#### PROMPT
Using the material below, work out how many lines contain the word "Senci". Reply with the number and nothing more.

── INPUT FOR THIS TASK ──

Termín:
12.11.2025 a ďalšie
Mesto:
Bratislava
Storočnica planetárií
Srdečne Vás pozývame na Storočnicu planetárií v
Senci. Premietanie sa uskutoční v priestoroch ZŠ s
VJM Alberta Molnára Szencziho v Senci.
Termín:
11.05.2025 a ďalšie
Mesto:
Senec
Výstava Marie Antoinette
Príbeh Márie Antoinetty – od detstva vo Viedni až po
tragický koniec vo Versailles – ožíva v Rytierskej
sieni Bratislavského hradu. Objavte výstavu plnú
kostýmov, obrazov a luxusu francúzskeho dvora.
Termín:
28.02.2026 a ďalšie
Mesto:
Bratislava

───
── INPUT FOR THIS TASK ──

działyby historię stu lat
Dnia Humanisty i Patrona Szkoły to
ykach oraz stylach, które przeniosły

───

#### WRITTEN SOLUTION
2